Graph encoding: tensorflowlite, openvino and ggml
Execution target: cpu for all. gpu and tpu for tensorflowlite.
Tensor type: fp32.

Smoke test

Testing with WasmEdge-WASINN Examples

To make sure everything is configured properly, refer to the examples provided at WasmEdge-WASINN-examples. These examples are useful for confirming that the WASI-NN support in WAMR is working correctly.

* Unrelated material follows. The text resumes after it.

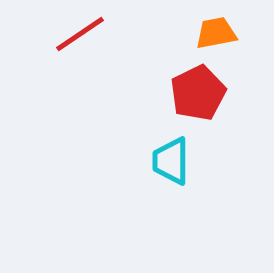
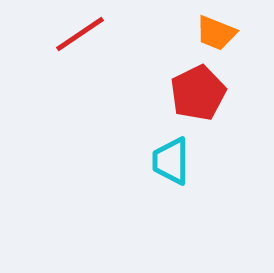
orange trapezoid: rotated 147 degrees counterclockwise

Because each backend has its own set of requirements, we recommend using a Docker container to create a straightforward testing environment without complications.

Prepare the execution environment

$ pwd
/workspaces/wasm-micro-runtime/

$ docker build -t wasi-nn-smoke:v1.0 -f ./core/iwasm/libraries/wasi-nn/test/Dockerfile.wasi-nn-smoke .

Execute

$ pwd
/workspaces/wasm-micro-runtime/
$ docker run --rm wasi-nn-smoke:v1.0

It should be noted that the qwen example is selected as the default one about the Llama.cpp backend because it uses a small model and is easy to run.

- openvino_mobile_image. PASS
- openvino_mobile_raw. PASS
- openvino_road_segmentation_adas. PASS
- wasmedge_ggml_qwen. PASS

Testing with bytecodealliance WASI-NN

For another example, check out classification-example, which focuses on OpenVINO. You can run it using the same Docker container mentioned above.